Г-жа де ла Вердельер, занимавшаяся всеми модными делами, как светскими, так и патриотическими, слыла одной из самых очаровательных сиделок французского высшего общества. Она заехала узнать о здоровье Мориса и предложила сама ухаживать за больным. Но, подчиняясь решительному запрещению г-жи дез'Обель, Аркадий захлопнул перед ее носом дверь. Мориса засыпали выражениями сочувствия. Груда наваленных на поднос визитных карточек красовалась перед ним бессчетными загнутыми уголками. Одним из первых явился на улицу Рима засвидетельствовать свою мужскую симпатию г-н Ле Трюк де Рюффек. Протянув молодому д'Эпарвье свою благородную руку, он попросил у него, как человек чести у человека чести, двадцать пять луидоров, чтобы заплатить долг чести.
— Черт возьми, дорогой Морис, о такой услуге, не всякого попросишь!

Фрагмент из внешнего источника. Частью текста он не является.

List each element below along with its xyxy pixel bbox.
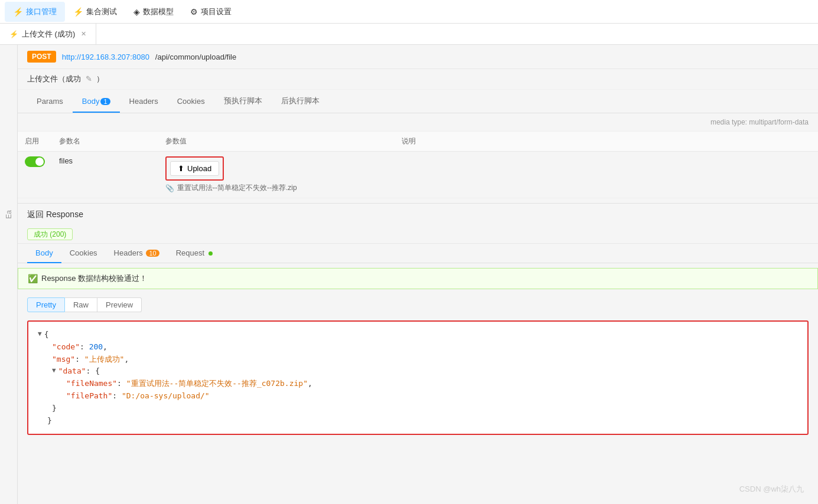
row-enable-cell [18, 152, 52, 198]
nav-datamodel[interactable]: ◈ 数据模型 [125, 2, 182, 22]
check-icon: ✅ [28, 274, 38, 283]
req-tab-pre-script[interactable]: 预执行脚本 [214, 90, 272, 113]
media-type-row: media type: multipart/form-data [18, 113, 818, 132]
status-badge: 成功 (200) [27, 228, 73, 240]
row-value-cell: ⬆ Upload 📎 重置试用法--简单稳定不失效--推荐.zip [158, 152, 395, 198]
resp-tab-request[interactable]: Request [168, 244, 221, 263]
edit-icon[interactable]: ✎ [86, 74, 92, 83]
resp-tab-body[interactable]: Body [27, 244, 61, 263]
validation-bar: ✅ Response 数据结构校验通过！ [18, 268, 818, 289]
view-tabs: Pretty Raw Preview [18, 294, 818, 316]
nav-settings-label: 项目设置 [201, 6, 232, 17]
sidebar-text: Ea [5, 210, 13, 219]
upload-highlight-box: ⬆ Upload [165, 156, 224, 181]
integration-icon: ⚡ [73, 7, 83, 17]
response-section: 返回 Response 成功 (200) Body Cookies Header… [18, 203, 818, 435]
row-desc-cell [395, 152, 818, 198]
row-name-cell: files [52, 152, 158, 198]
nav-interface[interactable]: ⚡ 接口管理 [5, 2, 65, 22]
api-name-text: 上传文件（成功 ✎ ） [27, 74, 104, 83]
json-line-open: ▼ { [38, 329, 798, 341]
view-tab-preview[interactable]: Preview [97, 297, 142, 312]
main-layout: Ea POST http://192.168.3.207:8080 /api/c… [0, 45, 818, 504]
json-close: } [38, 415, 798, 427]
th-value: 参数值 [158, 132, 395, 152]
url-host: http://192.168.3.207:8080 [62, 53, 149, 61]
nav-integration[interactable]: ⚡ 集合测试 [65, 2, 125, 22]
tab-close-button[interactable]: ✕ [81, 30, 86, 38]
headers-badge: 10 [146, 250, 159, 257]
view-tab-raw[interactable]: Raw [65, 297, 97, 312]
table-row: files ⬆ Upload 📎 重置试用法--简单稳定不失效--推荐.zip [18, 152, 818, 198]
watermark: CSDN @wh柒八九 [739, 484, 804, 495]
req-tab-cookies[interactable]: Cookies [168, 91, 214, 113]
json-filenames-field: "fileNames": "重置试用法--简单稳定不失效--推荐_c072b.z… [38, 378, 798, 390]
tab-label: 上传文件 (成功) [22, 29, 75, 40]
settings-icon: ⚙ [190, 7, 198, 17]
nav-interface-label: 接口管理 [26, 6, 57, 17]
attachment-icon: 📎 [165, 184, 174, 192]
url-bar: POST http://192.168.3.207:8080 /api/comm… [18, 45, 818, 69]
url-path: /api/common/upload/file [155, 53, 236, 61]
api-name-row: 上传文件（成功 ✎ ） [18, 69, 818, 90]
json-toggle[interactable]: ▼ [38, 329, 42, 339]
json-viewer: ▼ { "code": 200, "msg": "上传成功", ▼ "data"… [27, 320, 809, 435]
req-tab-body[interactable]: Body1 [73, 91, 120, 113]
tab-upload-file[interactable]: ⚡ 上传文件 (成功) ✕ [0, 24, 96, 44]
json-data-toggle[interactable]: ▼ [52, 365, 56, 376]
toggle-slider[interactable] [25, 156, 45, 167]
status-row: 成功 (200) [18, 226, 818, 244]
datamodel-icon: ◈ [133, 7, 140, 17]
upload-icon: ⬆ [178, 164, 184, 173]
interface-icon: ⚡ [13, 7, 23, 17]
json-data-field: ▼ "data": { [38, 365, 798, 378]
json-data-close: } [38, 402, 798, 415]
th-enable: 启用 [18, 132, 52, 152]
media-type-text: media type: multipart/form-data [711, 118, 809, 126]
resp-tab-headers[interactable]: Headers 10 [106, 244, 168, 263]
upload-button-label: Upload [187, 164, 211, 173]
attached-filename: 重置试用法--简单稳定不失效--推荐.zip [177, 183, 297, 193]
top-nav: ⚡ 接口管理 ⚡ 集合测试 ◈ 数据模型 ⚙ 项目设置 [0, 0, 818, 24]
json-filepath-field: "filePath": "D:/oa-sys/upload/" [38, 390, 798, 402]
upload-button[interactable]: ⬆ Upload [170, 161, 219, 176]
request-tabs: Params Body1 Headers Cookies 预执行脚本 后执行脚本 [18, 90, 818, 113]
resp-tab-cookies[interactable]: Cookies [61, 244, 106, 263]
file-attached: 📎 重置试用法--简单稳定不失效--推荐.zip [165, 183, 387, 193]
left-sidebar: Ea [0, 45, 18, 504]
json-msg-field: "msg": "上传成功", [38, 354, 798, 366]
th-name: 参数名 [52, 132, 158, 152]
req-tab-post-script[interactable]: 后执行脚本 [272, 90, 329, 113]
params-table: 启用 参数名 参数值 说明 files [18, 132, 818, 198]
body-badge: 1 [100, 98, 110, 105]
validation-text: Response 数据结构校验通过！ [41, 273, 147, 284]
req-tab-headers[interactable]: Headers [120, 91, 168, 113]
nav-integration-label: 集合测试 [86, 6, 117, 17]
response-title: 返回 Response [18, 204, 818, 226]
nav-settings[interactable]: ⚙ 项目设置 [182, 2, 240, 22]
req-tab-params[interactable]: Params [27, 91, 73, 113]
param-name: files [59, 156, 73, 165]
enable-toggle[interactable] [25, 156, 45, 167]
tab-bar: ⚡ 上传文件 (成功) ✕ [0, 24, 818, 45]
json-code-field: "code": 200, [38, 341, 798, 354]
main-content: POST http://192.168.3.207:8080 /api/comm… [18, 45, 818, 504]
view-tab-pretty[interactable]: Pretty [27, 297, 65, 312]
th-desc: 说明 [395, 132, 818, 152]
http-method-badge: POST [27, 51, 56, 63]
response-tabs: Body Cookies Headers 10 Request [18, 244, 818, 263]
nav-datamodel-label: 数据模型 [143, 6, 174, 17]
tab-lightning-icon: ⚡ [9, 30, 18, 38]
request-dot [208, 251, 213, 256]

В тот же день г-н Гаэтан зашел навестить племянника. Тот представил ему Аркадия.
— Это мой ангел-хранитель, дядя. Вам очень понравилась форма его ступни, когда вы увидели следы его шагов на предательском порошке. Он явился мне в прошлом году здесь, в этой самой комнате… Не верите?.. А ведь это чистая правда!
И он обернулся к небесному духу:
— Как это тебе понравится, Аркадий? Аббат Патуйль, великий богослов и хороший священник, не верит, что ты ангел, и дядя Гаэтан, который не знает катехизиса и не признает религии, тоже этому не верит. Оба они тебя отрицают: один — потому что он верующий, другой — потому что у него нет веры. На этом основании можно с полной уверенностью утверждать, что твоя история кому угодно покажется неправдоподобной. И вдобавок того, кто вздумал бы ее рассказывать, сочли бы человеком без вкуса и никак не одобрили бы. Потому что, говоря по правде, это довольно некрасивая история. Я тебя люблю, но сужу вполне трезво. С тех пор как ты впал в безбожие, ты превратился в ужасного негодяя. Плохой ангел, плохой друг, предатель, убийца. Я думаю, что во время дуэли ты сам выпустил мне под ноги черного пуделя, чтобы меня прикончить.
Ангел пожал плечами и сказал, обращаясь к Гаэтану:
— Увы, сударь, я не удивляюсь тому, что вы так недоверчиво ко мне относитесь: я слышал, что вы не в ладах с иудео-христианским небом, откуда я родом.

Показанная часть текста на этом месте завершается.